Nach einiger Zeit verließen wir den Zustand des freien Falls und gingen in den Überschallgleitflug über, der für mich immer wieder unglaublich aufregend ist. Der Computer leistete gute Arbeit beim Ausgleich der heftigen Luftbewegungen — trotzdem spürte man noch die Vibration in den Zahnwurzeln — und nach der anstrengenden Nacht spürte ich sie auch noch woanders.

Ziemlich abrupt brachen wir durch die Schallmauer und brachten einige Zeit im Schallbereich zu, wobei sich das Schreien der Luft allmählich aufbaute.

Dann setzten wir auf, und die Bremsraketen sprangen an und brachten uns in kürzester Zeit zum Stillstand.

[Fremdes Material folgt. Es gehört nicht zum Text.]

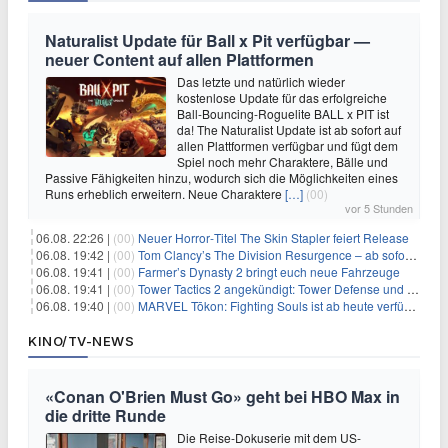
Naturalist Update für Ball x Pit verfügbar —
neuer Content auf allen Plattformen
Das letzte und natürlich wieder
kostenlose Update für das erfolgreiche
Ball-Bouncing-Roguelite BALL x PIT ist
da! The Naturalist Update ist ab sofort auf
allen Plattformen verfügbar und fügt dem
Spiel noch mehr Charaktere, Bälle und
Passive Fähigkeiten hinzu, wodurch sich die Möglichkeiten eines
Runs erheblich erweitern. Neue Charaktere
[…]
(00)
vor 5 Stunden
06.08. 22:26 |
(00)
Neuer Horror‑Titel The Skin Stapler feiert Release
06.08. 19:42 |
(00)
Tom Clancy’s The Division Resurgence – ab sofort für euch verfügbar
06.08. 19:41 |
(00)
Farmer’s Dynasty 2 bringt euch neue Fahrzeuge
06.08. 19:41 |
(00)
Tower Tactics 2 angekündigt: Tower Defense und Deckbuilding Kombo kehrt zurück
06.08. 19:40 |
(00)
MARVEL Tōkon: Fighting Souls ist ab heute verfügbar
KINO/TV-NEWS
«Conan O'Brien Must Go» geht bei HBO Max in
die dritte Runde
Die Reise-Dokuserie mit dem US-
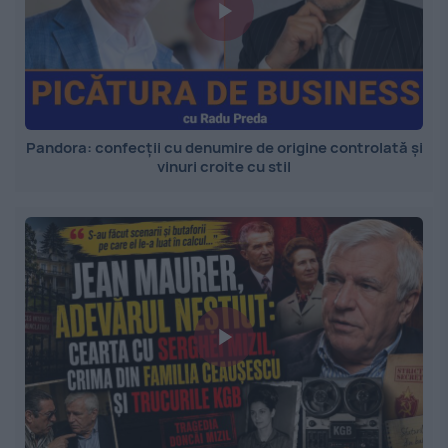
Pandora: confecții cu denumire de origine controlată și
vinuri croite cu stil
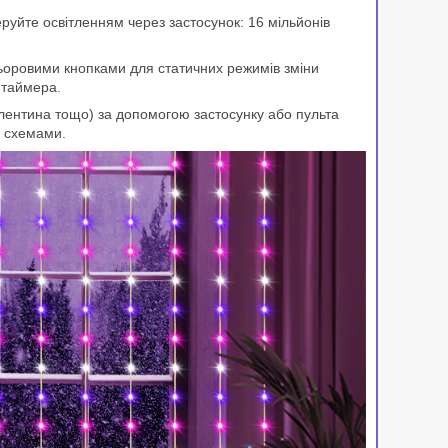
руйте освітленням через застосунок: 16 мільйонів
льоровими кнопками для статичних режимів зміни
 таймера.
алентина тощо) за допомогою застосунку або пульта
и схемами.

Ich atmete tief durch. So gern ich mit einer SBR fliege kann ich mich doch erst richtig entspannen, wenn wir nach der Landung ganz gestoppt haben.

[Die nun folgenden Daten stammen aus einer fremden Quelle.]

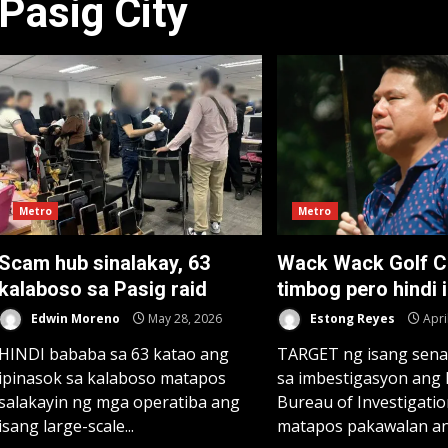
Pasig City
Metro
Metro
Scam hub sinalakay, 63
Wack Wack Golf C
kalaboso sa Pasig raid
timbog pero hindi 
Edwin Moreno
May 28, 2026
Estong Reyes
Apri
HINDI bababa sa 63 katao ang
TARGET ng isang sena
ipinasok sa kalaboso matapos
sa imbestigasyon ang 
salakayin ng mga operatiba ang
Bureau of Investigatio
isang large-scale...
matapos pakawalan ang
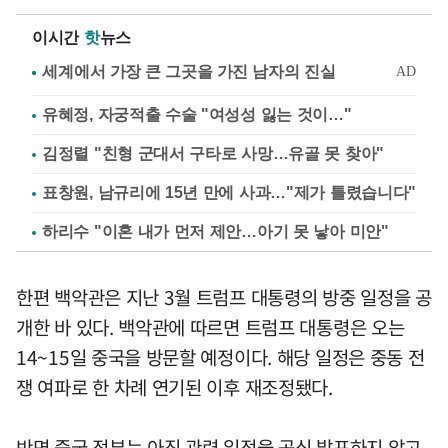
이시간
핫
뉴스
유혜정, 자궁적출 수술 "여성성 잃는 것이…"
김정렬 "친형 군대서 구타로 사망…유골 못 찾아"
표창원, 남규리에 15년 만에 사과…"제가 틀렸습니다"
하리수 "이혼 내가 먼저 제안…아기 못 낳아 미안"
한편 백악관은 지난 3월 트럼프 대통령의 방중 일정을 공
개한 바 있다. 백악관에 따르면 트럼프 대통령은 오는
14~15일 중국을 방문할 예정이다. 해당 일정은 중동 전
쟁 여파로 한 차례 연기된 이후 재조정됐다.
반면 중국 정부는 아직 관련 일정을 공식 발표하지 않고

Wir waren Donnerstag um zwölf Uhr mittags von der Nordinsel gestartet und kamen vierzig Minuten später in Winnipeg an, und zwar am Abend vorher (Mittwoch), um 18.40 Uhr. (Nun staunen Sie mich nicht an; schauen Sie sich lieber eine Landkarte an auf denen die Zeitzonen eingezeichnet sind.)

Wieder wartete ich und verließ die Kabine als letzter Passagier. Und wie schon einmal kümmerte sich unser Captain um mein Gepäck, begleitete mich diesmal aber mit der Lässigkeit eines alten Freundes — was mich außerordentlich aufmunterte. Er geleitete mich durch eine Nebentür und blieb auch während der Formalitäten beim Zoll und bei der Paßkontrolle bei mir, wobei er sein Gepäck als erstes zur Inspektion hinhielt.Der Beamte griff nicht danach. „Hallo, Captain.